What new paradigm was developed? While civil society organisations have, through “Reframing the Message”, rejected the old paradigm, defining a new paradigm has proved more difficult.
However, a new European focus on the Global South as strong and independent communicators and storytellers has arisen. Organisations have started to listen to these voices and a new paradigm could potentially emerge from a global dialogue between citizens.

What did we learn? Across three participating countries we learned that we can address change from a practical point of view and start bottom-up with each CSO and their communication.

What is the next step? As the project expires in spring 2015, next step is not discussing what should be “reframed” but instead uniting across organizations and countries to engage citizens in global matters – like DEEEP4 works to do.

An overall objective and two specific objectives were formulated for the project:

  • Overall objective: To change the attitude towards development cooperation among the general public through a large number of small and medium sized development organisations and groups that stress the progress made in reaching the MDGs, while depicting the need for structural change.
  • Specific objective 1: Build the capacity of these organisations in order for them to better communicate ‘Best News’ and take stronger action.
  • Specific objective 2: To achieve synergy between the three project partners through exchange of ideas, best practices and joint methodologies.

Components in the project

During the two-years-project period “Reframing the Message” offered the following activities for the participating organisations and to a larger audience:

  • A variety of different trainings, workshops and presentations. On communication strategy, storytelling, social media, smartphone as a monitoring tool, efficient websites and press work – capacity building was a key component in the project.
  • Developing an online communication toolkit in Dutch and English to be used by civil society organisations and their partners in the Global South.
  • A sub-granting pool where organisations were allocated 2,000 euro to test their new skills and approach to communication and fundraising.
  • A competition on communication products and plans in connection with a counselling program with professional communication advisors.
  • Stakeholder meetings every year in each of the three countries.
  • Raising public debate on the subject.
  • Establishing a national network for development education.
  • National actions for the “World’s Best News” campaign.

What went well

All in all the project was a success. Both in matter of project planning across three countries but certainly also in matter of participants, debate and a possible new discourse. This is what we would highlight:

  • Engaging a large number of active citizens from a variety of civil society organizations.
  • Finding a practical and ‘hands on’ approach to telling stories about developing countries.
  • The three project countries working closely with the civil society organizations and developing the project in relation to their context in order to create deeper impact.
  • Starting a buzz and maintaining the discussion on development education amongst practitioners in the three countries.
  • Establishing and using the synergy between three organisations in three countries connecting and challenging each other – also in connection with other international initiatives as DEEEP4 and The Smart CSOs Lab.

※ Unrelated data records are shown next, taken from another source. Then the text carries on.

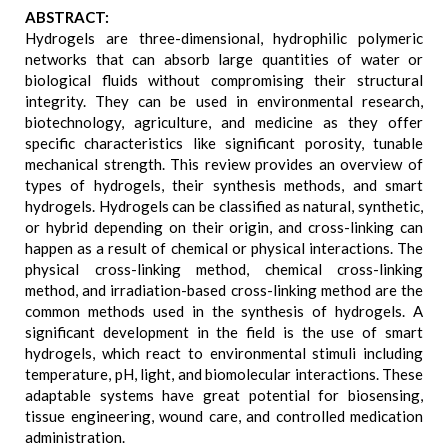
ABSTRACT:
Hydrogels are three-dimensional, hydrophilic polymeric
networks that can absorb large quantities of water or
biological fluids without compromising their structural
integrity. They can be used in environmental research,
biotechnology, agriculture, and medicine as they offer
specific characteristics like significant porosity, tunable
mechanical strength. This review provides an overview of
types of hydrogels, their synthesis methods, and smart
hydrogels. Hydrogels can be classified as natural, synthetic,
or hybrid depending on their origin, and cross-linking can
happen as a result of chemical or physical interactions. The
physical cross-linking method, chemical cross-linking
method, and irradiation-based cross-linking method are the
common methods used in the synthesis of hydrogels. A
significant development in the field is the use of smart
hydrogels, which react to environmental stimuli including
temperature, pH, light, and biomolecular interactions. These
adaptable systems have great potential for biosensing,
tissue engineering, wound care, and controlled medication
administration.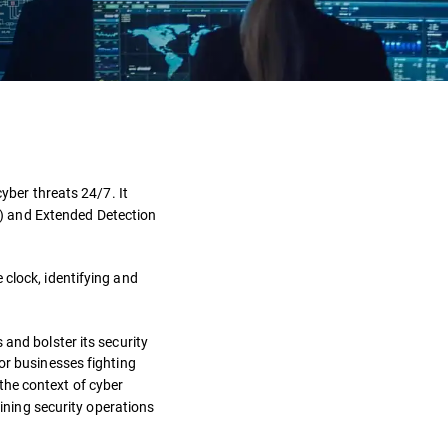
Definition
How it works?
cyber threats 24/7. It
) and Extended Detection
Benefits
Types
clock, identifying and
Challenges
and bolster its security
for businesses fighting
Solutions
 the context of cyber
aining security operations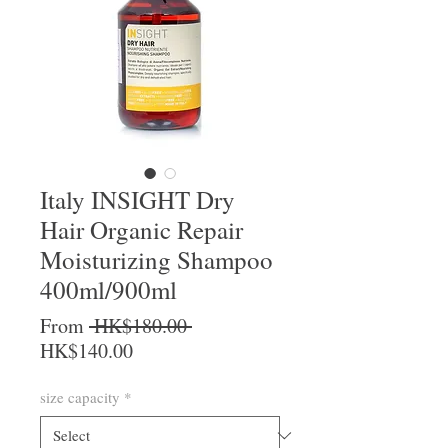
Italy INSIGHT Dry
Hair Organic Repair
Moisturizing Shampoo
400ml/900ml
Regular Price
From
 HK$180.00 
Sale Price
HK$140.00
size capacity
*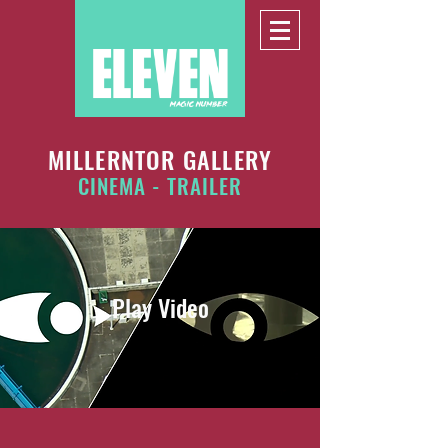
MILLERNTOR GALLERY
CINEMA - TRAILER
Play Video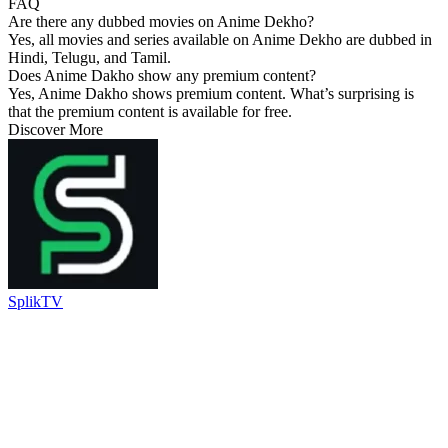
FAQ
Are there any dubbed movies on Anime Dekho?
Yes, all movies and series available on Anime Dekho are dubbed in
Hindi, Telugu, and Tamil.
Does Anime Dakho show any premium content?
Yes, Anime Dakho shows premium content. What’s surprising is
that the premium content is available for free.
Discover More
SplikTV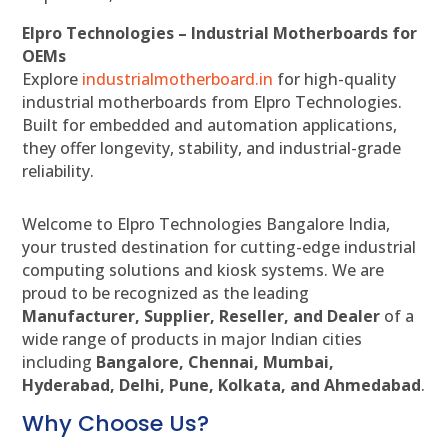
Elpro Technologies – Industrial Motherboards for
OEMs
Explore
industrialmotherboard.in
for high-quality
industrial motherboards from Elpro Technologies.
Built for embedded and automation applications,
they offer longevity, stability, and industrial-grade
reliability.
Welcome to Elpro Technologies Bangalore India,
your trusted destination for cutting-edge industrial
computing solutions and kiosk systems. We are
proud to be recognized as the leading
Manufacturer, Supplier, Reseller, and Dealer
of a
wide range of products in major Indian cities
including
Bangalore, Chennai, Mumbai,
Hyderabad, Delhi, Pune, Kolkata, and Ahmedabad
.
Why Choose Us?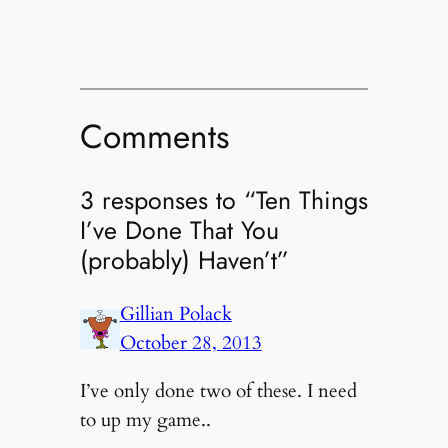
Comments
3 responses to “Ten Things
I’ve Done That You
(probably) Haven’t”
Gillian Polack
October 28, 2013
I’ve only done two of these. I need
to up my game..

Which challenges are still to be faced?

Although we did several attempts to get the larger organisations on board we found it difficult  connecting to the organisations dependent on private fundraising – especially regarding their fundraising campaigns where the hard-hitting argument seemed to be “but photos of starving children is what get people to donate money”. Future challenges will be:

  • Engaging the large international organisations in the discourse.
  • Identifying and developing synergy between fundraising and communication in a constructive way (instead pointing fingers at each other’s shortcomings).
  • Continually to cultivate and support the national and transnational networks initiated by Reframing the Message.